# WORK TASK
When the string "valeurs" occurs in a line of the records, show that line.

# THE DATA
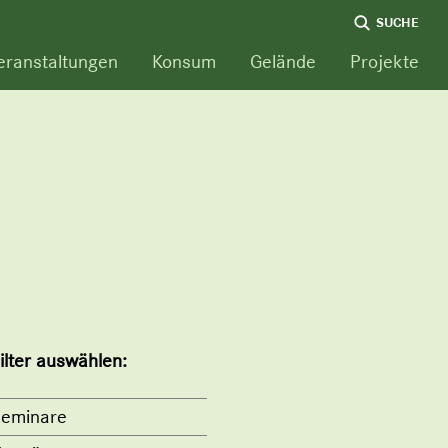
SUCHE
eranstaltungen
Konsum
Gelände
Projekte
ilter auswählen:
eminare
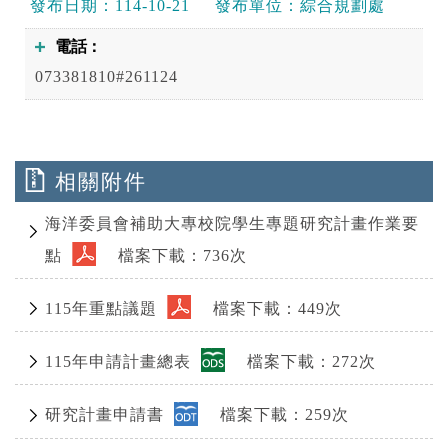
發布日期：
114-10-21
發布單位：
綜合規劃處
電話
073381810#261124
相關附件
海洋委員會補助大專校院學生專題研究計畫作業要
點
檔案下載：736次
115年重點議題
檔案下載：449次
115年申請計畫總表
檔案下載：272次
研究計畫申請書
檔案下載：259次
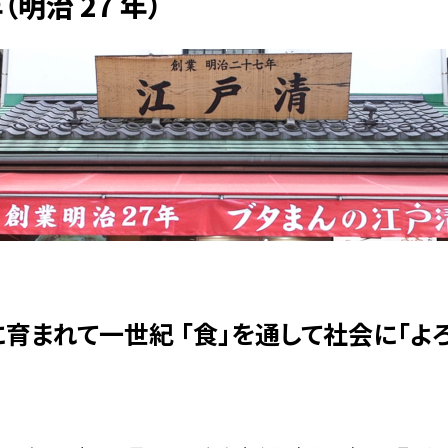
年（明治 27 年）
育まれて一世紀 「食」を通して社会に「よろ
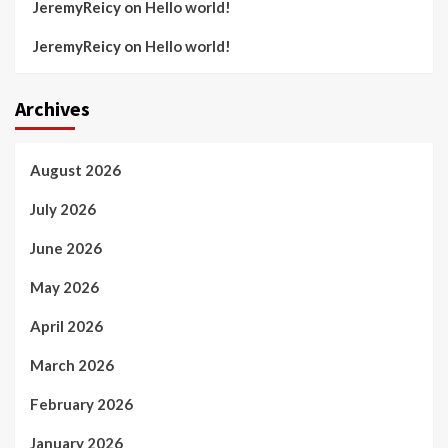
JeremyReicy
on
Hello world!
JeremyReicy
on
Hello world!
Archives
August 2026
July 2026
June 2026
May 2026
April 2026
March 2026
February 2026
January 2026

---

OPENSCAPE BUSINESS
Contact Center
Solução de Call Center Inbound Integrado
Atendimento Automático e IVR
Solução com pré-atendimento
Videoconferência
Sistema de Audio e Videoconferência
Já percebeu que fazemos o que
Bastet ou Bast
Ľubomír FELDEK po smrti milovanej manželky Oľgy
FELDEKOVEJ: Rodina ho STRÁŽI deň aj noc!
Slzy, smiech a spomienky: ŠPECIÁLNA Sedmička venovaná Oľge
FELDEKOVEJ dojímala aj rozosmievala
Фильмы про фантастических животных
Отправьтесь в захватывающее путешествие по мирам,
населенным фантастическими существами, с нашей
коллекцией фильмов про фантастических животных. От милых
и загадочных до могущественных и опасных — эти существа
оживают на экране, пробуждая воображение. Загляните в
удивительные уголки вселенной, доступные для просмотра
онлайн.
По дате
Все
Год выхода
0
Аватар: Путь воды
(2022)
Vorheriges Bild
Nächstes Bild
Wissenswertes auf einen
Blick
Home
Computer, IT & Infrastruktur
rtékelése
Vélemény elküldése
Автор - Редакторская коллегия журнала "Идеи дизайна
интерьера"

==

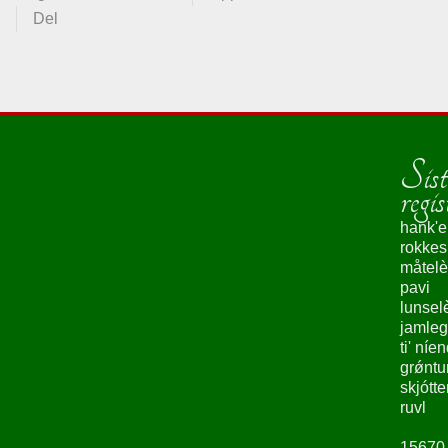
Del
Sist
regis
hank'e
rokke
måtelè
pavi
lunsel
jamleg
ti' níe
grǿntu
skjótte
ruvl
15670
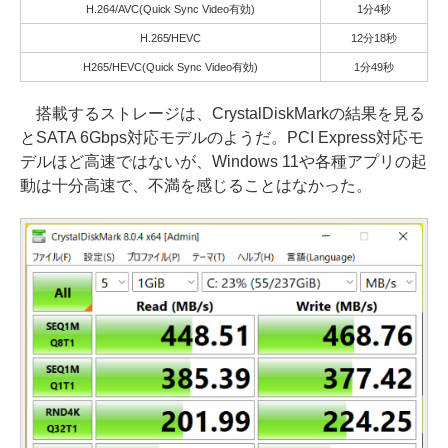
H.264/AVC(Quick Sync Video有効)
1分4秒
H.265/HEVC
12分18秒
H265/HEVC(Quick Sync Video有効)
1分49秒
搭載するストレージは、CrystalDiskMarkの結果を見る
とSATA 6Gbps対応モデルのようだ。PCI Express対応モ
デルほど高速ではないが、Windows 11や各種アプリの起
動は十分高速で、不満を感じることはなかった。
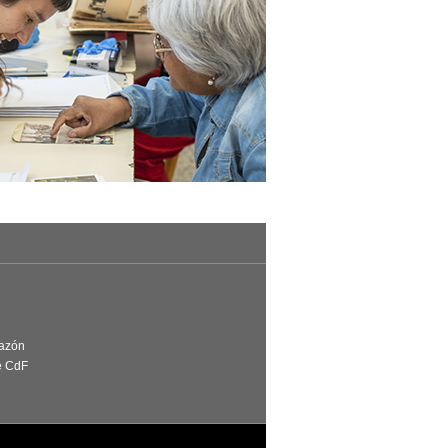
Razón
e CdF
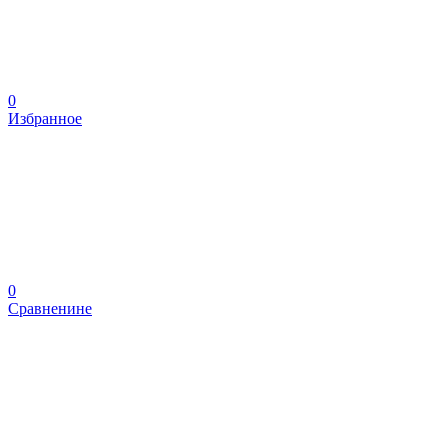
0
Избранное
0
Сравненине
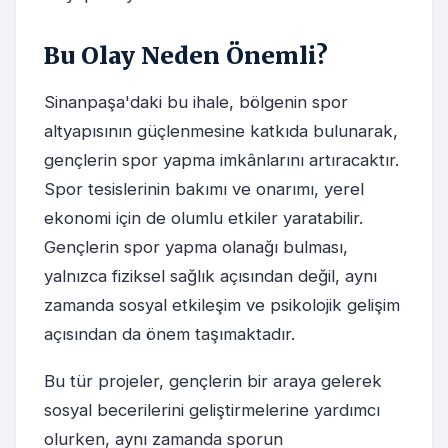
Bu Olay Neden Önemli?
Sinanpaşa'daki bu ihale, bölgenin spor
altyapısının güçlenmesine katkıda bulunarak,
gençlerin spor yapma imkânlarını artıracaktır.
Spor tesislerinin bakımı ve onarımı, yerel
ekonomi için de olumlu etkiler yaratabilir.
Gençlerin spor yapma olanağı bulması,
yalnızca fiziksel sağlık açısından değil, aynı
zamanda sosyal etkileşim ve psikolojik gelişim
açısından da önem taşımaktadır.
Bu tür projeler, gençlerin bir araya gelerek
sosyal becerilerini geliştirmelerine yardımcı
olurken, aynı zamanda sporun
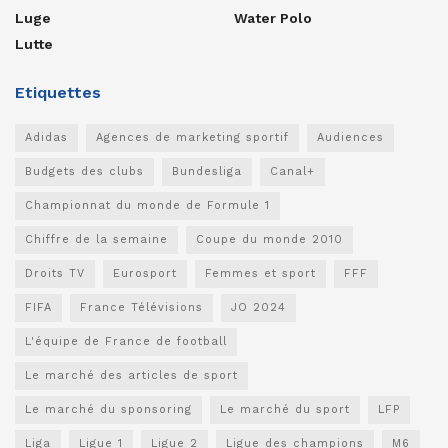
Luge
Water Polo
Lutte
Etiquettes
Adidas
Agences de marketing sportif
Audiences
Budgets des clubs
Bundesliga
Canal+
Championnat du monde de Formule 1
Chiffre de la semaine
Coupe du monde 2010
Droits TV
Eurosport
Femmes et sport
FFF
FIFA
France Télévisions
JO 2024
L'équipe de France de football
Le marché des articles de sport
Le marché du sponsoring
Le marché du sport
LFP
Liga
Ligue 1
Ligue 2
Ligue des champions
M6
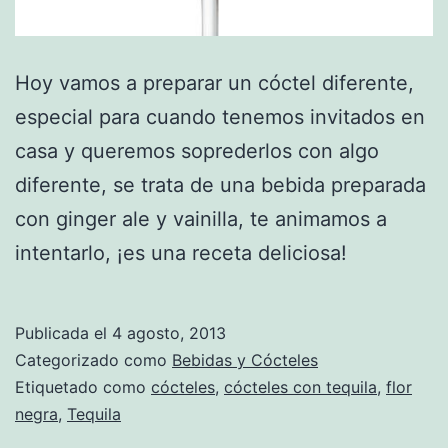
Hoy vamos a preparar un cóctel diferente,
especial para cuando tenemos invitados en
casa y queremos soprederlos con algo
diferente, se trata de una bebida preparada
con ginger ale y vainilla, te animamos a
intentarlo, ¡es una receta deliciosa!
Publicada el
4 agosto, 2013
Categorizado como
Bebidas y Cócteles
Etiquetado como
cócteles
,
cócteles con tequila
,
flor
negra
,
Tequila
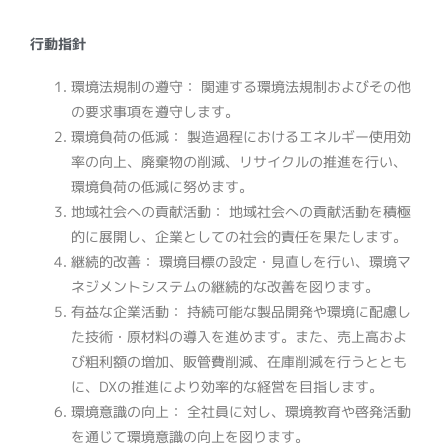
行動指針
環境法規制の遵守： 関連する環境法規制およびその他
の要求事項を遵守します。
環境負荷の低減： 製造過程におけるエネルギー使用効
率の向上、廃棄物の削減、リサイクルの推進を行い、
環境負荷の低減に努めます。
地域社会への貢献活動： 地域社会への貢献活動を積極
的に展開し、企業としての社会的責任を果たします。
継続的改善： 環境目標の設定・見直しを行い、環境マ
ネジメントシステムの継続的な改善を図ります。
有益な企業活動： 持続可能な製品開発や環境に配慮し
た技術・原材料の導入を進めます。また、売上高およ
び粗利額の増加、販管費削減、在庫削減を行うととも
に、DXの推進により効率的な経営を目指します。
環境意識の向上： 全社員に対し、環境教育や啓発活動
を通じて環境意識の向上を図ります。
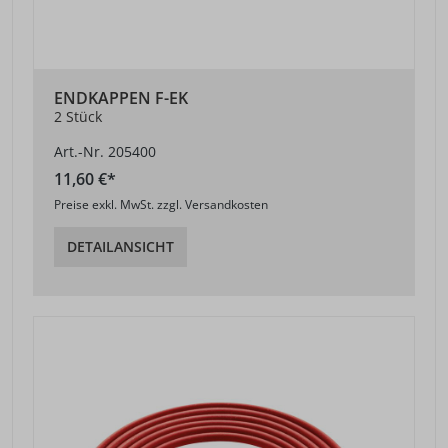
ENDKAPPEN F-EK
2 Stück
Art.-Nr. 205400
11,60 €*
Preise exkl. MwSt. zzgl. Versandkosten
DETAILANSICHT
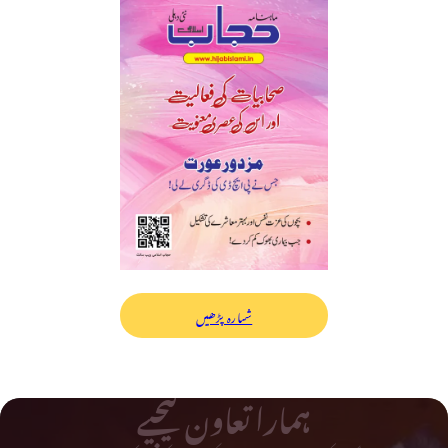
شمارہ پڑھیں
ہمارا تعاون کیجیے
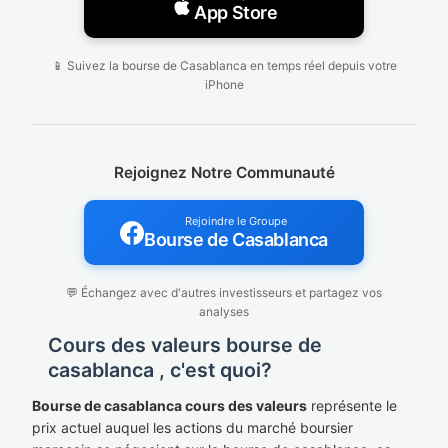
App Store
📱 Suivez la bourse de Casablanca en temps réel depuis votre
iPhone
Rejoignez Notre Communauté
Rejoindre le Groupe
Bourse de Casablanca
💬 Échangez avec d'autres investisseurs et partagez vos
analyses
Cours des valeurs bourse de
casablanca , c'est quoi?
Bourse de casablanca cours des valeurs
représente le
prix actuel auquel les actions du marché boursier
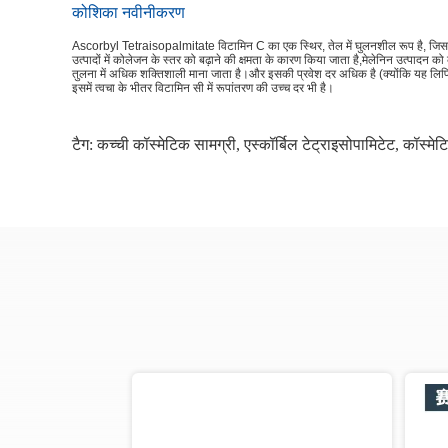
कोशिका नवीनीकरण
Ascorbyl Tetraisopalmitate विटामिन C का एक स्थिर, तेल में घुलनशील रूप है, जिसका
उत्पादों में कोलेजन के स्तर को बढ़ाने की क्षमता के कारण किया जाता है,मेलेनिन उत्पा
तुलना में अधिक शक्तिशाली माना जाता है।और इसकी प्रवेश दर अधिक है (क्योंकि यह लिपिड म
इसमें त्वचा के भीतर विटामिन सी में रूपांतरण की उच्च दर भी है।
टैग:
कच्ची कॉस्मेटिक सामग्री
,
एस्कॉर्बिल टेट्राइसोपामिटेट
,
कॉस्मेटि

# RESULT BELOW
Cours des valeurs bourse de
Bourse de casablanca cours des valeurs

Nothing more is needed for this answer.